November 30, 2010 * Psalms 94, 61, 112




Psalm 94

Psalm 94 is often classified as a psalm of lament. Verses 1-7 call on God for vengeance. Verses 8-15 are addressed to foolish people. Verses 12-15 are addressed to righteous people. Verses 16-23 are addressed to God and assert the psalmist trust in the Lord. The psalmist clearly recognizes the evil in the world but still he remains firm in his belief that God is still the ruler yet.

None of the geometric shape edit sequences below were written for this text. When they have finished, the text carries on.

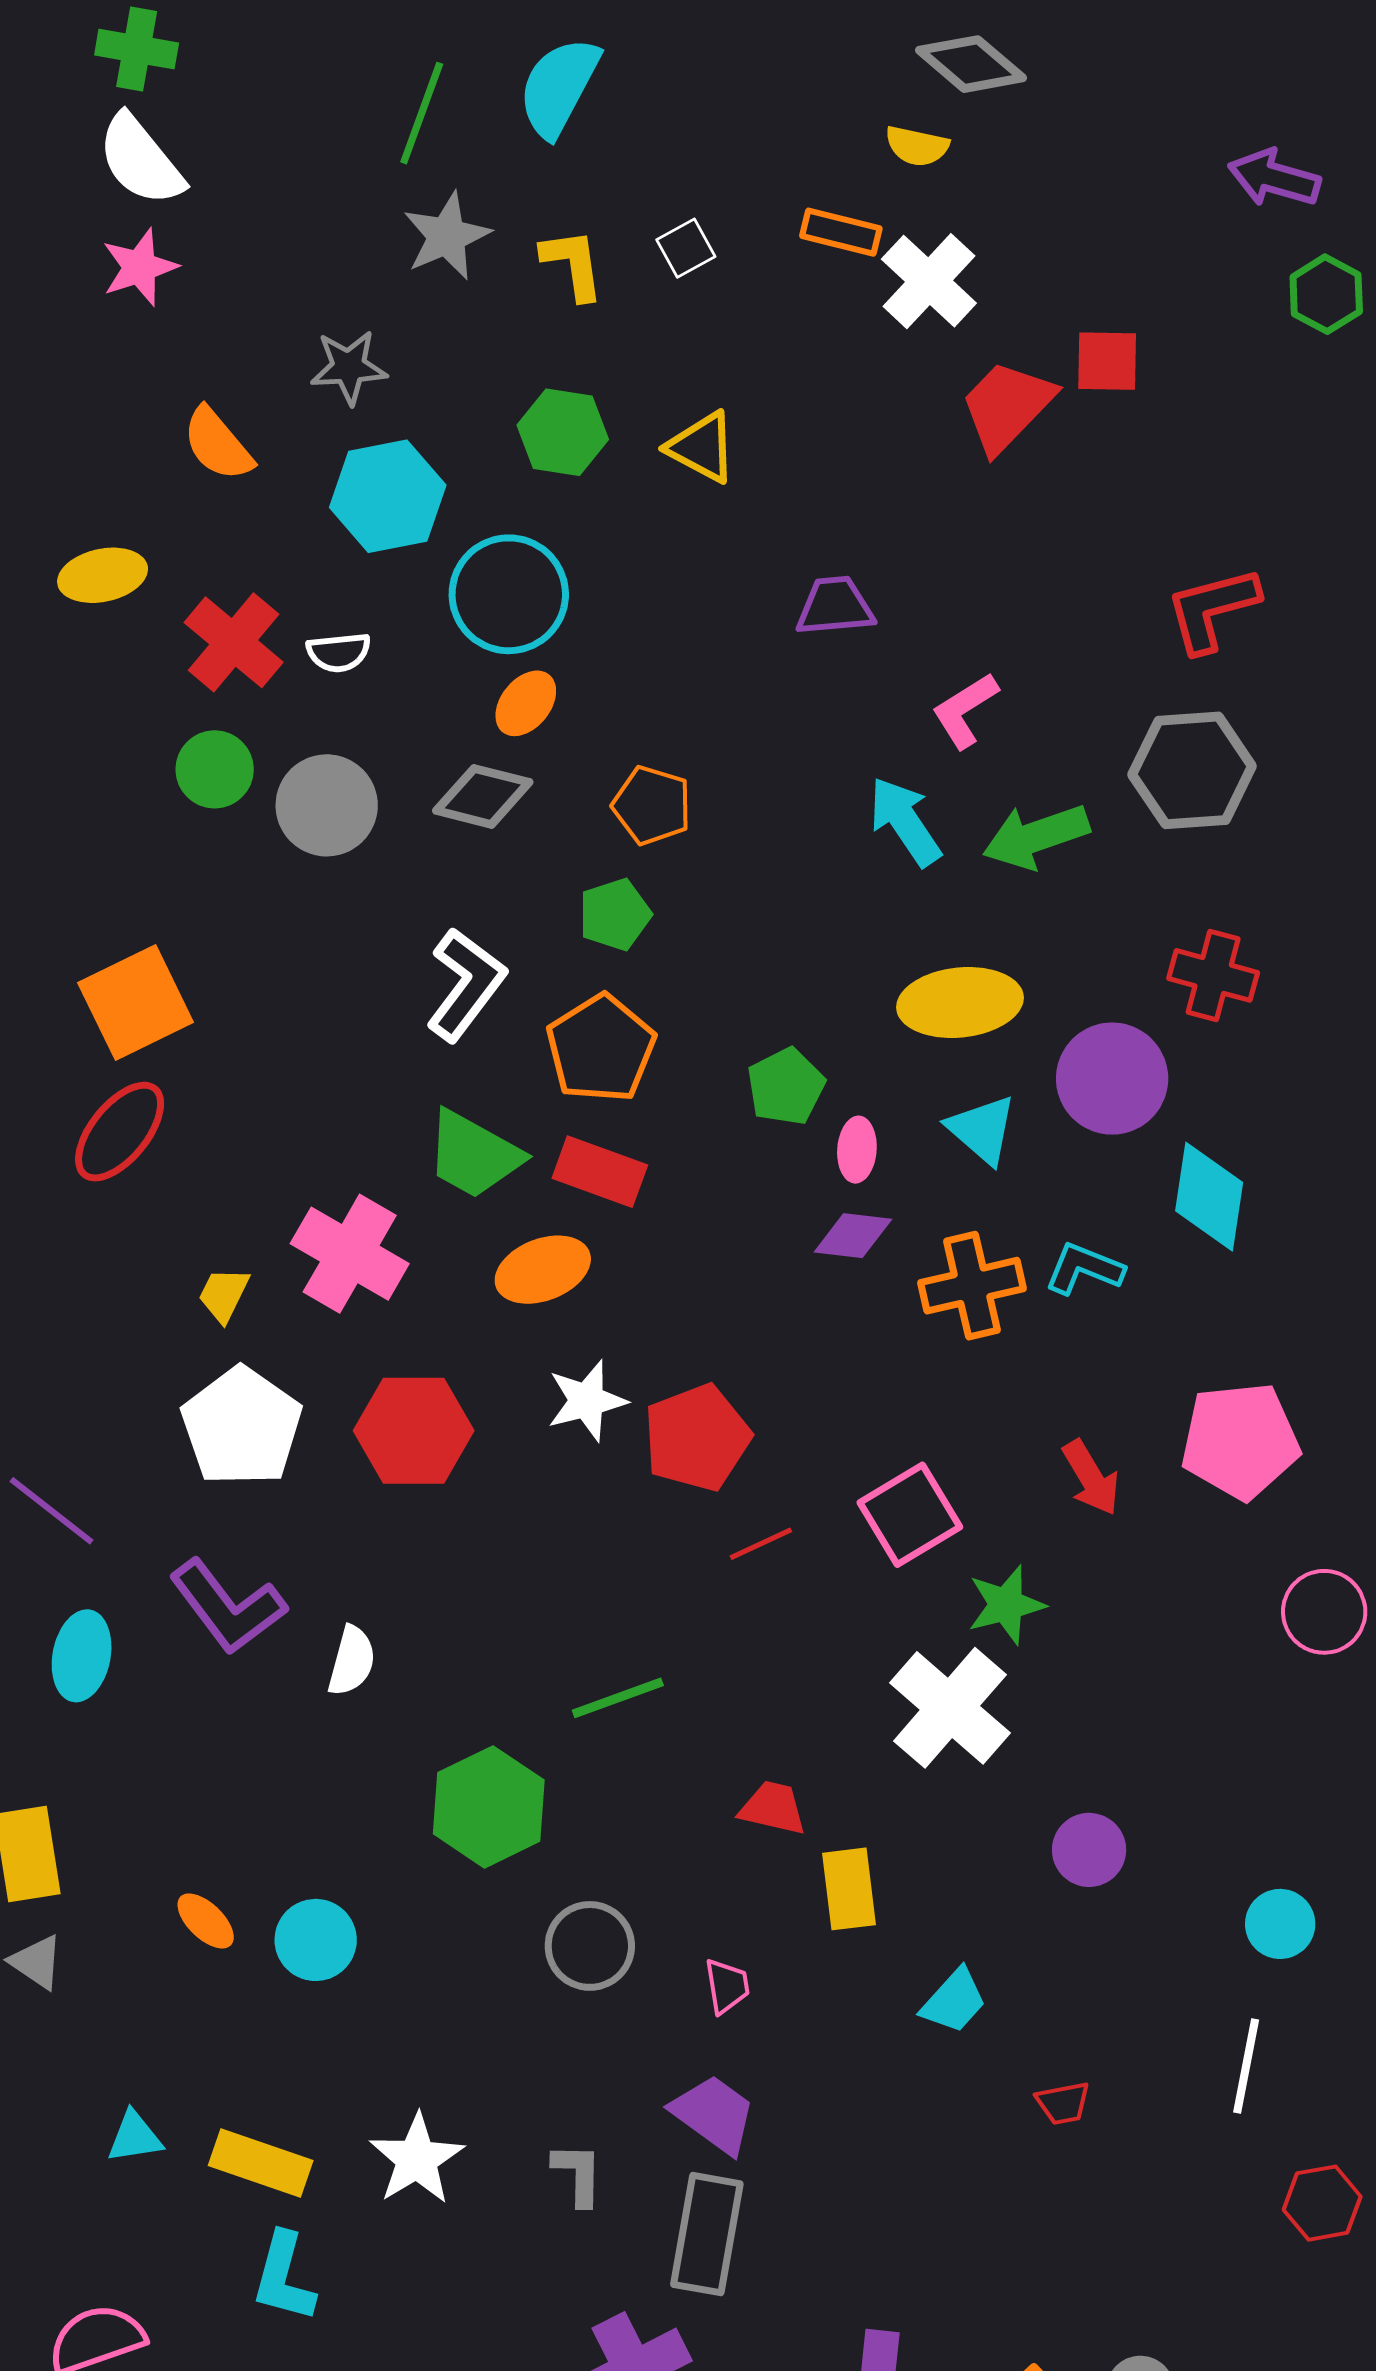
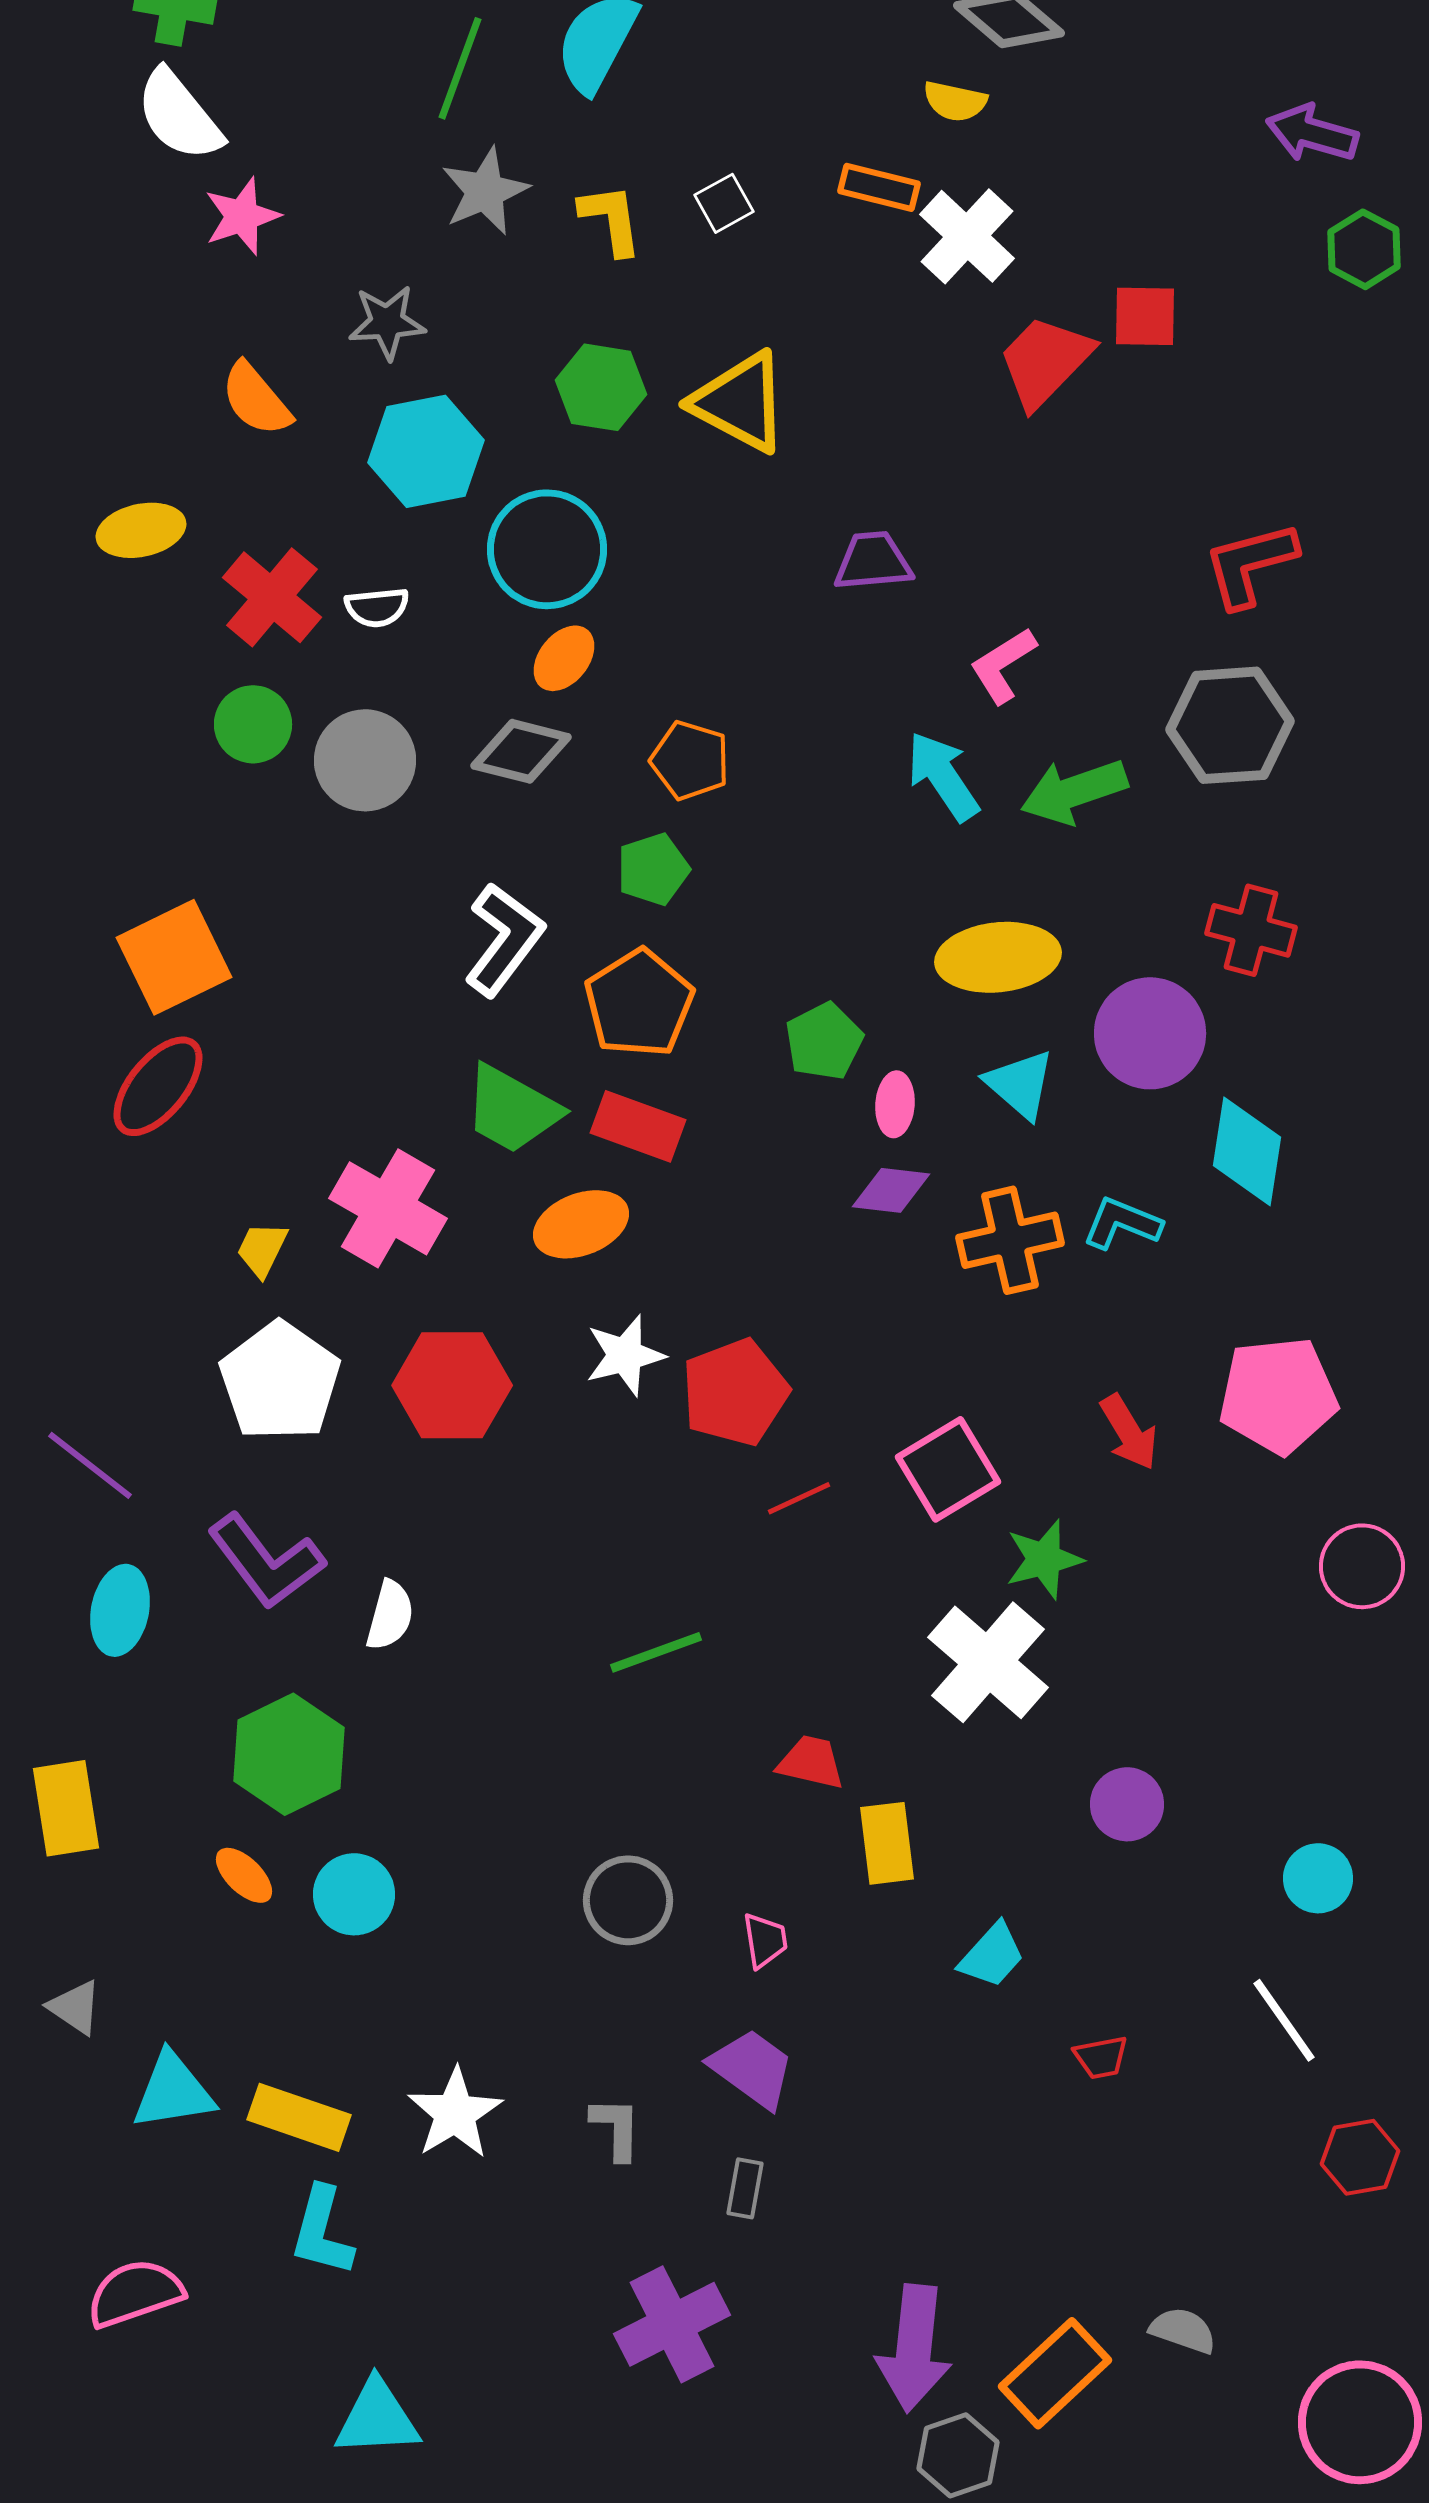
pink star: (140, 267) -> (242, 216), moved
yellow triangle: (702, 447) -> (740, 402), size x1.4
green hexagon: (489, 1807) -> (289, 1754), moved
gray triangle: (37, 1962) -> (75, 2007), moved
white line: (1246, 2066) -> (1284, 2020), turned -46
cyan triangle: (135, 2137) -> (173, 2091), size x1.5
gray rectangle: (707, 2234) -> (745, 2188), size x0.5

As you watch the news and hear about the troubles of the world are you confident as is the psalmist that God is still in charge?



Psalm 61

Psalm 61 is a cry for help. It contains three petitions (verses 1-2, 4, and 6-7) that are followed by three affirmations of trust or promise of praise (verses 3, 5, and 8). The structure of these petitions and affirmations and promises suggest that they are not sequential but concurrent. References to God as “rock” and “refuge” show God as a source of enduring protection. The psalm shows the psalmist as affirming and trusting in God even though the circumstances the psalmist finds himself in appear to deny the sovereignty of God. This parallels the teaching of Christ about the Kingdom of God being one that we enter into immediately and one that we wait upon. Christians are both a “people of the cross and people of the resurrection.” (J. Clinton McCann, Jr.)


What does it mean to you in your everyday life to be both a “people of the cross and people of the resurrection”?



Psalm 112

Psalm 112 is another acrostic poem (as is Psalm 111). It is shares many other similarities with Psalm 111; an acrostic poem, begin with the same phrase (Praise the Lord), and descriptions of both God and those who fear the Lord (their “righteousness endures forever”). This psalm reminds us that faithfulness to God does not insure worldly success and security. True happiness and security are found in being transformed by God’s will and characterized by the fear of the Lord, graciousness, mercy, righteousness, generosity, just, fearlessness in the face of evil, secure and unafraid, and benevolent.


How many of these adjectives describe you?